How to complete this task: Set down exactly the lines from the one containing "Для кабинета" through the end of the records below, both included, and nothing else.
[Provided material Boundary: Start]
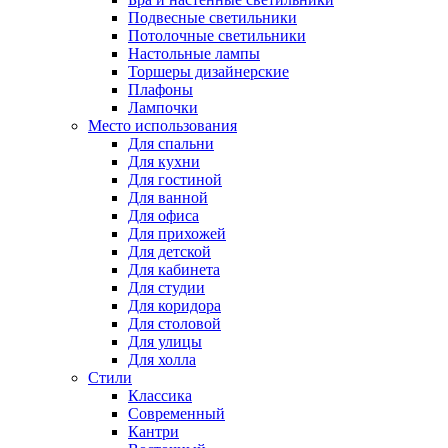
Подвесные светильники
Потолочные светильники
Настольные лампы
Торшеры дизайнерские
Плафоны
Лампочки
Место использования
Для спальни
Для кухни
Для гостиной
Для ванной
Для офиса
Для прихожей
Для детской
Для кабинета
Для студии
Для коридора
Для столовой
Для улицы
Для холла
Стили
Классика
Современный
Кантри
[Provided material Boundary: End]
The completed task:
Для кабинета
Для студии
Для коридора
Для столовой
Для улицы
Для холла
Стили
Классика
Современный
Кантри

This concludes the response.